Copy each line of the following material that has the string "leads".

** GIVEN INFORMATION **
^^^^^^^^
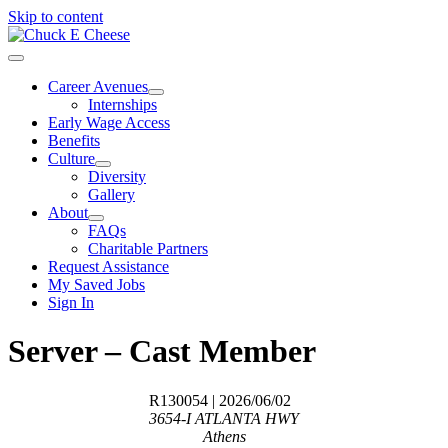
Skip to content
Career Avenues
Internships
Early Wage Access
Benefits
Culture
Diversity
Gallery
About
FAQs
Charitable Partners
Request Assistance
My Saved Jobs
Sign In
Server – Cast Member
R130054
| 2026/06/02
3654-I ATLANTA HWY
Athens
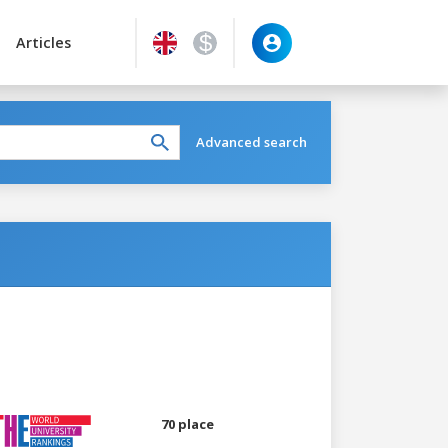
Articles
Advanced search
70 place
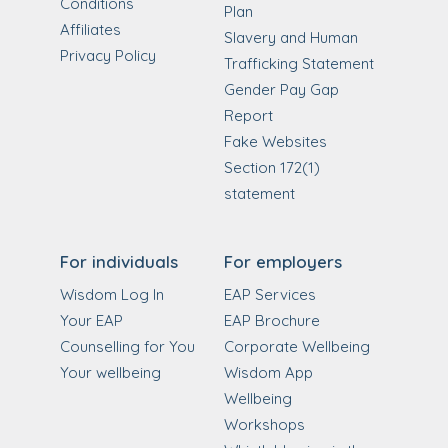
Conditions
Plan
Affiliates
Slavery and Human
Privacy Policy
Trafficking Statement
Gender Pay Gap
Report
Fake Websites
Section 172(1)
statement
For individuals
For employers
Wisdom Log In
EAP Services
Your EAP
EAP Brochure
Counselling for You
Corporate Wellbeing
Your wellbeing
Wisdom App
Wellbeing
Workshops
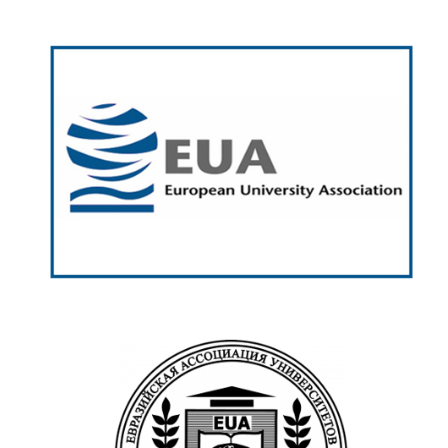
European University
Association (EUA)
https://www.eua.eu/
Euroasian Universities
Association (EUA)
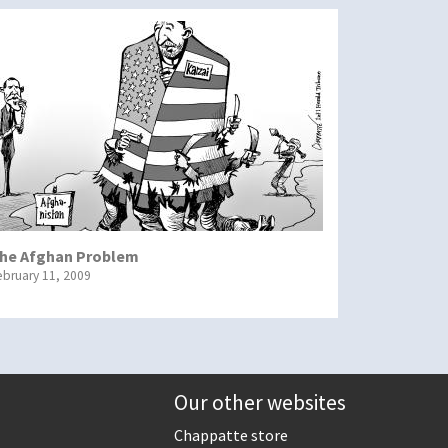
he Afghan Problem
ebruary 11, 2009
Our other websites
Chappatte store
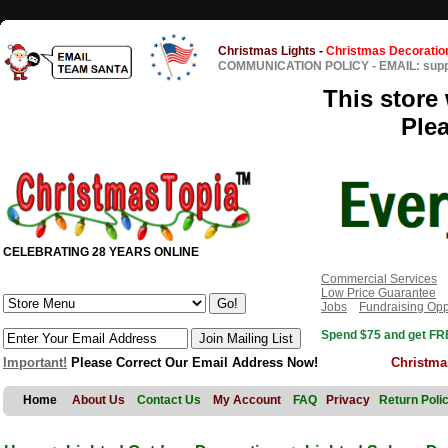
Christmas Lights
-
Christmas Decoratio
COMMUNICATION POLICY
-
EMAIL: sup
This store 
Ple
CELEBRATING 28 YEARS ONLINE
Commercial Services
Low Price Guarantee
Jobs
Fundraising Opp
Spend $75 and get FRE
Important!
Please Correct Our Email Address Now!
Christma
Home
About Us
Contact Us
My Account
FAQ
Privacy
Return Poli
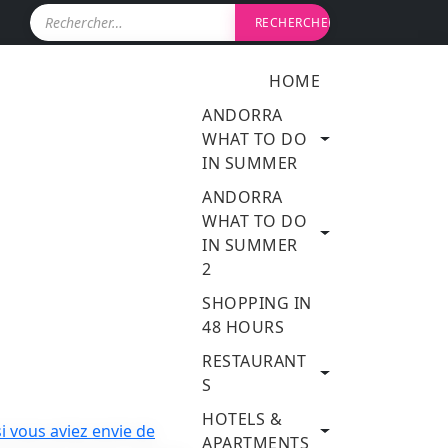
R
e
c
h
HOME
e
r
ANDORRA
c
WHAT TO DO
h
IN SUMMER
e
r
ANDORRA
WHAT TO DO
:
IN SUMMER
2
SHOPPING IN
48 HOURS
RESTAURANT
S
HOTELS &
APARTMENTS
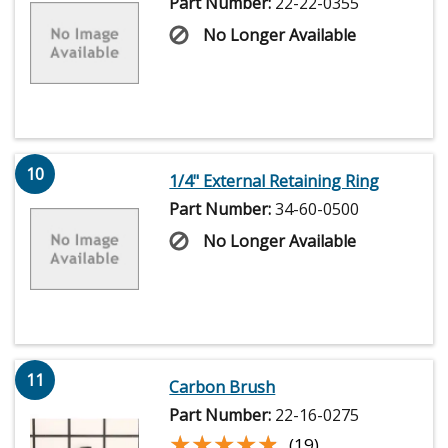
Part Number:
22-22-0355
No Longer Available
10
1/4" External Retaining Ring
Part Number:
34-60-0500
No Longer Available
11
Carbon Brush
Part Number:
22-16-0275
★★★★★
★★★★★
(19)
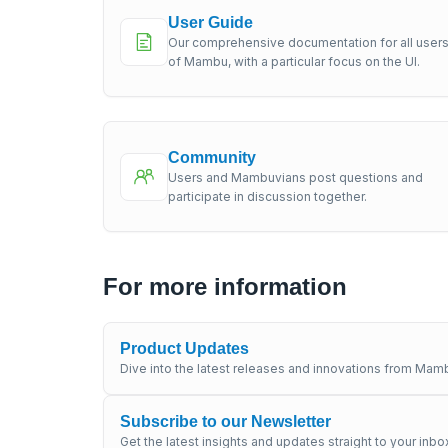
User Guide
Our comprehensive documentation for all user
of Mambu, with a particular focus on the UI.
Community
Users and Mambuvians post questions and
participate in discussion together.
For more information
Product Updates
Dive into the latest releases and innovations from Mamb
Subscribe to our Newsletter
Get the latest insights and updates straight to your inbo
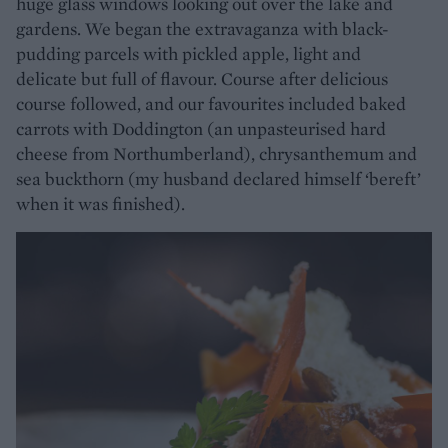
huge glass windows looking out over the lake and
gardens. We began the extravaganza with black-
pudding parcels with pickled apple, light and
delicate but full of flavour. Course after delicious
course followed, and our favourites included baked
carrots with Doddington (an unpasteurised hard
cheese from Northumberland), chrysanthemum and
sea buckthorn (my husband declared himself ‘bereft’
when it was finished).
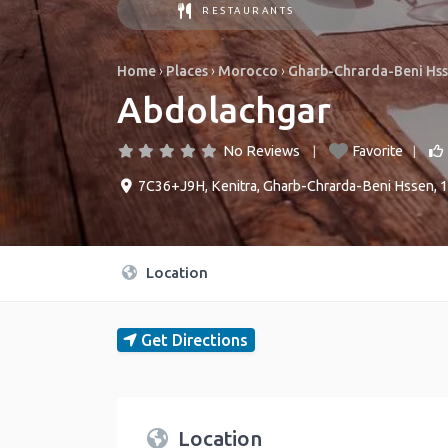
RESTAURANTS
Home
›
Places
›
Morocco
›
Gharb-Chrarda-Beni Hs
Abdolachgar
No Reviews
Favorite
7C36+J9H
,
Kenitra
,
Gharb-Chrarda-Beni Hssen
,
1
Location
Get Directions
Location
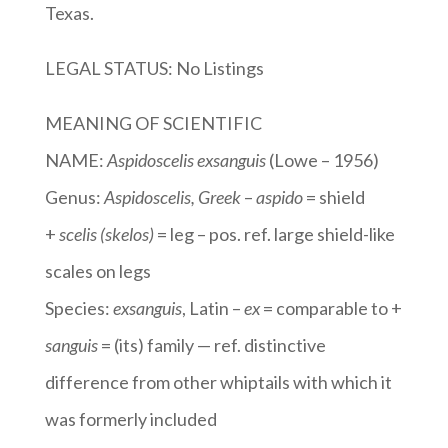
Texas.
LEGAL STATUS: No Listings
MEANING OF SCIENTIFIC
NAME:
Aspidoscelis exsanguis
(Lowe – 1956)
Genus:
Aspidoscelis
, Greek
–
aspido
= shield
+
scelis (skelos)
= leg – pos. ref. large shield-like
scales on legs
Species:
exsanguis
, Latin –
ex
= comparable to +
sanguis
= (its) family — ref. distinctive
difference from other whiptails with which it
was formerly included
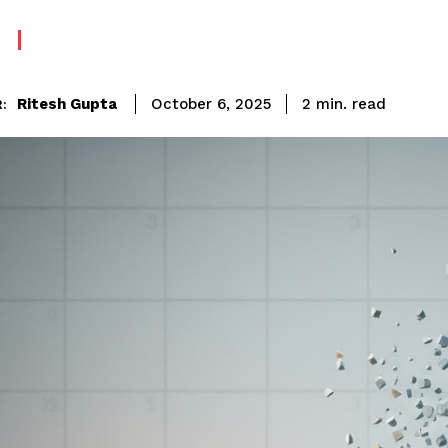
read
Ritesh Gupta
2
min.
October 6, 2025
:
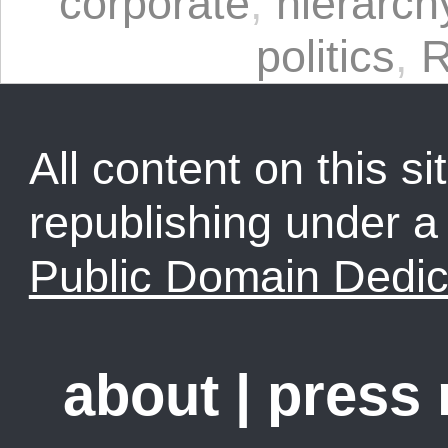
corporate
,
hierarch
politics
,
All content on this sit
republishing under 
Public Domain Dedic
about
|
press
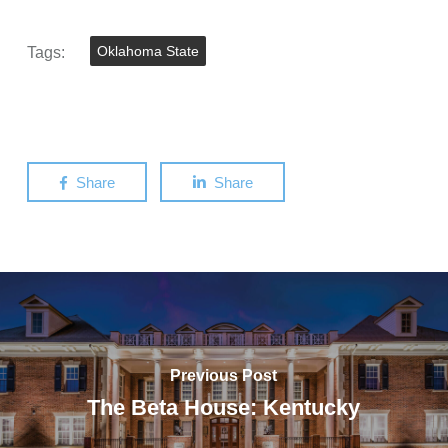
Tags:
Oklahoma State
Share
Share
Previous Post
The Beta House: Kentucky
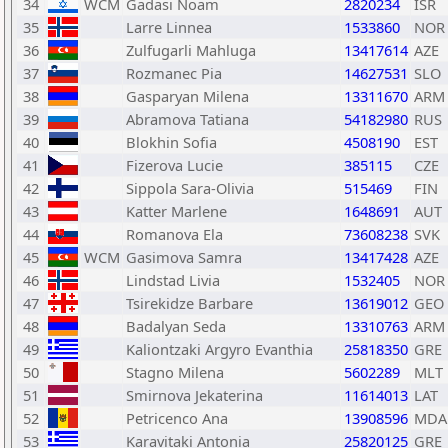
34
WCM
Gadasi Noam
2820234
ISR
35
Larre Linnea
1533860
NOR
36
Zulfugarli Mahluga
13417614
AZE
37
Rozmanec Pia
14627531
SLO
38
Gasparyan Milena
13311670
ARM
39
Abramova Tatiana
54182980
RUS
40
Blokhin Sofia
4508190
EST
41
Fizerova Lucie
385115
CZE
42
Sippola Sara-Olivia
515469
FIN
43
Katter Marlene
1648691
AUT
44
Romanova Ela
73608238
SVK
45
WCM
Gasimova Samra
13417428
AZE
46
Lindstad Livia
1532405
NOR
47
Tsirekidze Barbare
13619012
GEO
48
Badalyan Seda
13310763
ARM
49
Kaliontzaki Argyro Evanthia
25818350
GRE
50
Stagno Milena
5602289
MLT
51
Smirnova Jekaterina
11614013
LAT
52
Petricenco Ana
13908596
MDA
53
Karavitaki Antonia
25820125
GRE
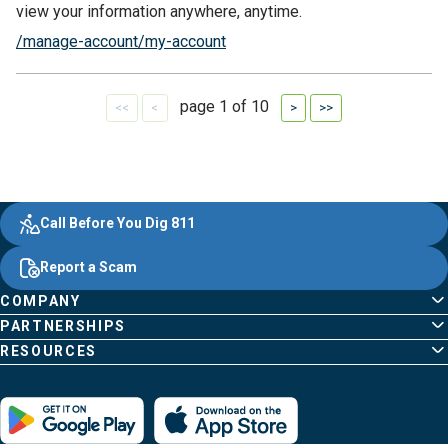
view your information anywhere, anytime.
/manage-account/my-account
page 1 of 10
First
Previous
Next
Last
Evergy,
Other
Quick
Footer
Call Before You Dig 811
navigate
Common
Links
Content
;o
Report a Scam
home
Pages
page
COMPANY
PARTNERSHIPS
RESOURCES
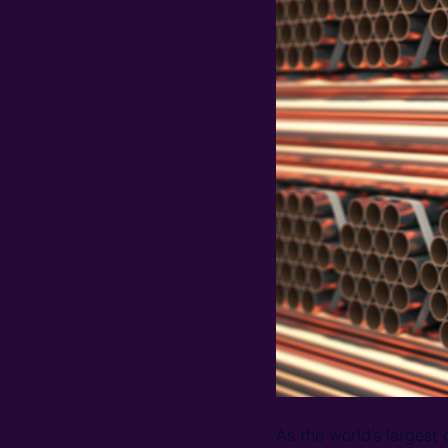
As the world’s largest 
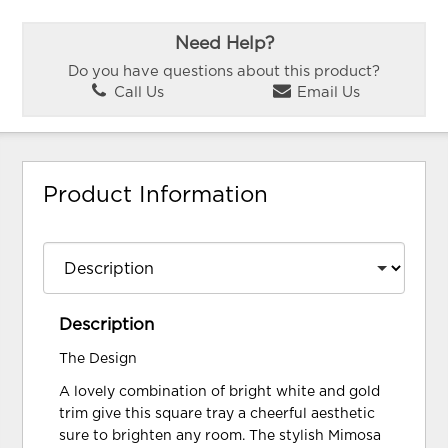
Need Help?
Do you have questions about this product?
Call Us
Email Us
Product Information
Description
The Design
A lovely combination of bright white and gold
trim give this square tray a cheerful aesthetic
sure to brighten any room. The stylish Mimosa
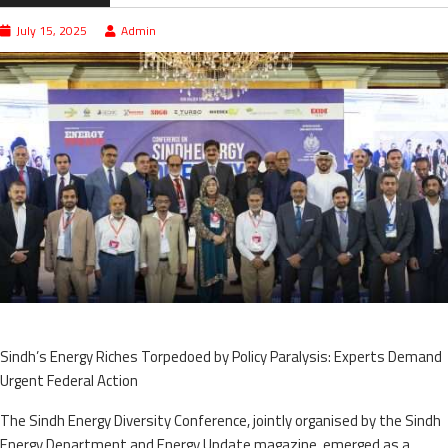
July 15, 2025
Admin
Sindh’s Energy Riches Torpedoed by Policy Paralysis: Experts Demand
Urgent Federal Action
The Sindh Energy Diversity Conference, jointly organised by the Sindh
Energy Department and Energy Update magazine, emerged as a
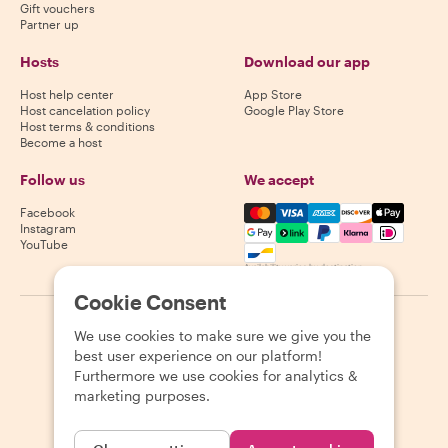
Gift vouchers
Partner up
Hosts
Download our app
Host help center
App Store
Host cancelation policy
Google Play Store
Host terms & conditions
Become a host
Follow us
We accept
Mastercard, Visa, Amex, Di
Facebook
Instagram
YouTube
Availability varies by destination
Cookie Consent
©
2026
Withlocals.com
|
Privacy Policy
|
Cookies
|
Sitemap
We use cookies to make sure we give you the
best user experience on our platform!
Furthermore we use cookies for analytics &
marketing purposes.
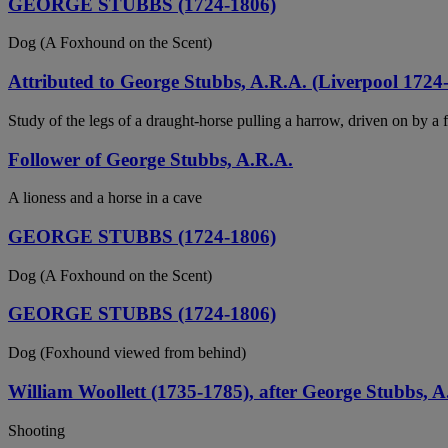
GEORGE STUBBS (1724-1806)
Dog (A Foxhound on the Scent)
Attributed to George Stubbs, A.R.A. (Liverpool 172
Study of the legs of a draught-horse pulling a harrow, driven on by a 
Follower of George Stubbs, A.R.A.
A lioness and a horse in a cave
GEORGE STUBBS (1724-1806)
Dog (A Foxhound on the Scent)
GEORGE STUBBS (1724-1806)
Dog (Foxhound viewed from behind)
William Woollett (1735-1785), after George Stubbs, A
Shooting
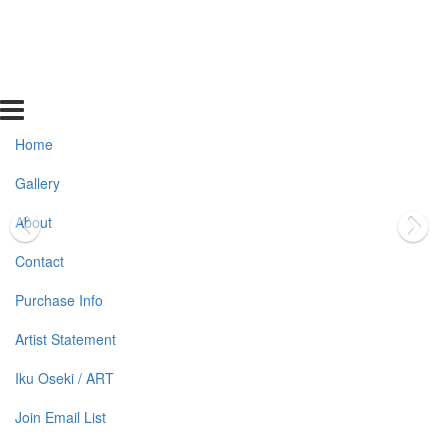
Home
Gallery
About
Contact
Purchase Info
Artist Statement
Iku Oseki / ART
Join Email List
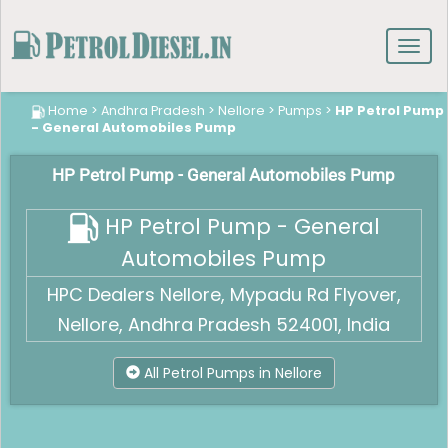
Toggl
navig
Home
>
Andhra Pradesh
>
Nellore
>
Pumps
>
HP Petrol Pump
- General Automobiles Pump
HP Petrol Pump - General Automobiles Pump
HP Petrol Pump - General
Automobiles Pump
HPC Dealers Nellore, Mypadu Rd Flyover,
Nellore, Andhra Pradesh 524001, India
All Petrol Pumps in Nellore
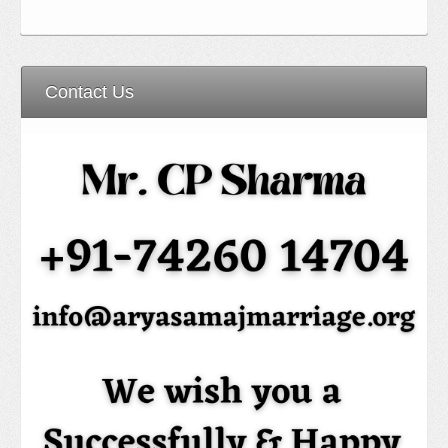
Contact Us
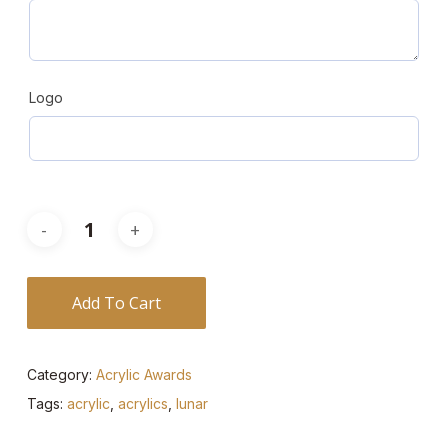
Logo
Add To Cart
Category:
Acrylic Awards
Tags:
acrylic
,
acrylics
,
lunar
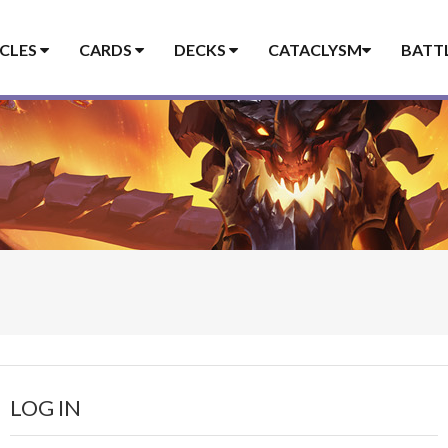
ICLES
CARDS
DECKS
CATACLYSM
BATT
LOG IN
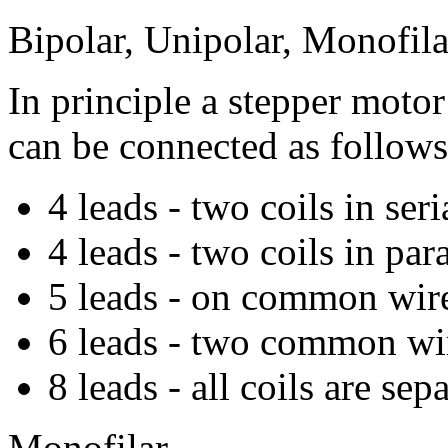
Bipolar, Unipolar, Monofilar
In principle a stepper moto
can be connected as follows
4 leads - two coils in seri
4 leads - two coils in para
5 leads - on common wir
6 leads - two common wi
8 leads - all coils are sep
Monofilar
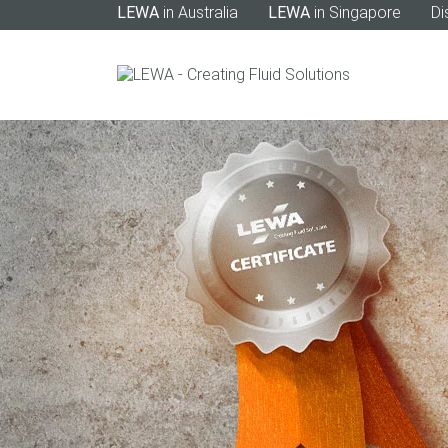
LEWA
in Australia
LEWA
in Singapore
Di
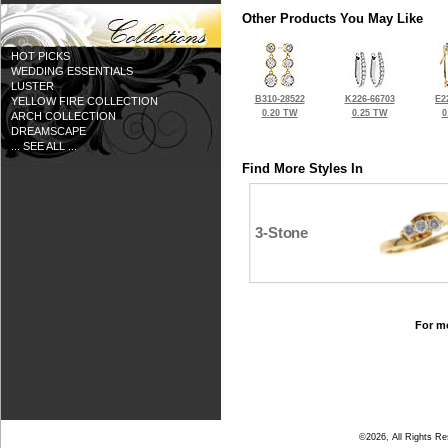
Other Products You May Like
HOT PICKS
WEDDING ESSENTIALS
LUSTER
B310-28522
K226-66703
E2
YELLOW FIRE COLLECTION
0.20 TW
0.25 TW
0
ARCH COLLECTION
DREAMSCAPE
... SEE ALL ...
Find More Styles In
3-Stone
For mo
©2026, All Rights R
^^^^^^^^
** EXERCISE RESULT **
4 leads - two coils in seri
4 leads - two coils in para
5 leads - on common wir
6 leads - two common wi
8 leads - all coils are sep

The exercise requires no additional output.